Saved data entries
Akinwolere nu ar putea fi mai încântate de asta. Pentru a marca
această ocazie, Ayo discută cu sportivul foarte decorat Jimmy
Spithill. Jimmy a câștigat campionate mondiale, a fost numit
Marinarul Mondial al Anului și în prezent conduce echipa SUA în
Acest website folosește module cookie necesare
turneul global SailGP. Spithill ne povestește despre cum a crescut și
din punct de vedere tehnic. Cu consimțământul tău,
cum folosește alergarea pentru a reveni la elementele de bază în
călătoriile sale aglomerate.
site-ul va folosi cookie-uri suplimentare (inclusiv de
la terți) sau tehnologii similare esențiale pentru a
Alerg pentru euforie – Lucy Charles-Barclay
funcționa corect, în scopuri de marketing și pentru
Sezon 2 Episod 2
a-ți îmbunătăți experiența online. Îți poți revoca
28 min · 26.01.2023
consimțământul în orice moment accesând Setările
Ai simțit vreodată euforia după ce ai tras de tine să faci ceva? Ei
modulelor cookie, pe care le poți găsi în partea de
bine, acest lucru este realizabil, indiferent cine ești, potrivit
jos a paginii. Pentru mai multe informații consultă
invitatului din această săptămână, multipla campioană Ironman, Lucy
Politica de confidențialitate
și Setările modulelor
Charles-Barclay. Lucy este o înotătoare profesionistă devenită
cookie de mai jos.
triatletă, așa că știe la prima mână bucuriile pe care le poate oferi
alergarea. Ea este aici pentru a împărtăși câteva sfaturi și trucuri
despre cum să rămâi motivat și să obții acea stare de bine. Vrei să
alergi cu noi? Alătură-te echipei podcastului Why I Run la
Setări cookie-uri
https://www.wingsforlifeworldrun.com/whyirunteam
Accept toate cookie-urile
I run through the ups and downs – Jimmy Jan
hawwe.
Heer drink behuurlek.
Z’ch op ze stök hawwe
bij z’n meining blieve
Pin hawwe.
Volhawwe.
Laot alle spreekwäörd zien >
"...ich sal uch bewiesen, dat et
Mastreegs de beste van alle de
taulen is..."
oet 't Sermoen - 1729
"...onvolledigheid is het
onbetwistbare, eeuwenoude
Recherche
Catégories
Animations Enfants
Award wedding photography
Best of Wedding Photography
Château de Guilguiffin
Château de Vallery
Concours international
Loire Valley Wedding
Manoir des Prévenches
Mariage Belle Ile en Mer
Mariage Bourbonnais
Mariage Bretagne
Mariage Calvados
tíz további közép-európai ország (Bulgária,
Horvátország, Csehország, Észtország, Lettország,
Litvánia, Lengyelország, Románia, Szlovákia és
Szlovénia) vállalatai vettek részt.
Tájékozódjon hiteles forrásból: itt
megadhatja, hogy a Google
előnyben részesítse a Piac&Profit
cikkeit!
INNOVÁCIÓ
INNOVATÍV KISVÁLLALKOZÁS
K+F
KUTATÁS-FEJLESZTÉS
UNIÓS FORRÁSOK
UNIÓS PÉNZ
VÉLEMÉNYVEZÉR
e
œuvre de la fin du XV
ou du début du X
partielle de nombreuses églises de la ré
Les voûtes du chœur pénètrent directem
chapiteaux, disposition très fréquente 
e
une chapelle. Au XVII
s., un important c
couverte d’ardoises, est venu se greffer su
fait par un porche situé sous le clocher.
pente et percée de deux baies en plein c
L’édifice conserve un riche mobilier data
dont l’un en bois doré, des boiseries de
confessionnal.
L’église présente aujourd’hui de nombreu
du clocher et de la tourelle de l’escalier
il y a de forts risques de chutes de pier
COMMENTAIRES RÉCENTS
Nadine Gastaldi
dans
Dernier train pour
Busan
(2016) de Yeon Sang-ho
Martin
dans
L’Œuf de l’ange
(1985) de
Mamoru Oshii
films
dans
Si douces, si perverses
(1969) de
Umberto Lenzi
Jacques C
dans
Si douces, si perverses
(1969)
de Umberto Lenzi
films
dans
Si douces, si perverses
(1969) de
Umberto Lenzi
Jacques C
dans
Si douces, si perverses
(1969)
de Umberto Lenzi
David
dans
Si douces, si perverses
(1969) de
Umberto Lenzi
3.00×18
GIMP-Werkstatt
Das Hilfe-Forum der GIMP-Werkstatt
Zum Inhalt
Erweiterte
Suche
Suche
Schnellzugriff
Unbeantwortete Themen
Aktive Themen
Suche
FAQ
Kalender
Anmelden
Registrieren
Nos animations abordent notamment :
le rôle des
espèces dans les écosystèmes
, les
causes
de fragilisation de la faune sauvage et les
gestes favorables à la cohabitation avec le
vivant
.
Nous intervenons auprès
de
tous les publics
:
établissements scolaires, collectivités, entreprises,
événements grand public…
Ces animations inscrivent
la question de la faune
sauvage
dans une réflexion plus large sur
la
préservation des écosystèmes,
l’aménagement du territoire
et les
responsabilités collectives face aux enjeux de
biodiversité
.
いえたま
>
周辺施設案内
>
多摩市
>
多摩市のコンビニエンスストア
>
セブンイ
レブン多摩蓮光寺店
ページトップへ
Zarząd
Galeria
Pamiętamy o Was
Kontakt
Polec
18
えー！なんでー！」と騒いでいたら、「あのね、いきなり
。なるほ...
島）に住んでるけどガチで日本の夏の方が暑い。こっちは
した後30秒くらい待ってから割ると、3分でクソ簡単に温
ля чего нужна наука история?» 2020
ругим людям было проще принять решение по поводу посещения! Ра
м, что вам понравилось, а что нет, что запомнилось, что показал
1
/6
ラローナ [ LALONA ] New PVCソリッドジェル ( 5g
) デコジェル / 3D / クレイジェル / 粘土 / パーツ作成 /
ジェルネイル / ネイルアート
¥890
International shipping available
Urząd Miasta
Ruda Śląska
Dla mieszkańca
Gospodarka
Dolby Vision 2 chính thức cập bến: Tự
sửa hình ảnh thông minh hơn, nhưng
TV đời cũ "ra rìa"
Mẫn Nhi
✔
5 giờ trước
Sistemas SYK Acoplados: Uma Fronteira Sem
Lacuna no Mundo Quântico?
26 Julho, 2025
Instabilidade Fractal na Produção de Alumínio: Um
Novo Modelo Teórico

* **Problem to work on**
Look above and repeat, character for character, the lines from the first one to the line with "călătoriile sale aglomerate.", counting both.

* **Exercise answer**
Akinwolere nu ar putea fi mai încântate de asta. Pentru a marca
această ocazie, Ayo discută cu sportivul foarte decorat Jimmy
Spithill. Jimmy a câștigat campionate mondiale, a fost numit
Marinarul Mondial al Anului și în prezent conduce echipa SUA în
Acest website folosește module cookie necesare
turneul global SailGP. Spithill ne povestește despre cum a crescut și
din punct de vedere tehnic. Cu consimțământul tău,
cum folosește alergarea pentru a reveni la elementele de bază în
călătoriile sale aglomerate.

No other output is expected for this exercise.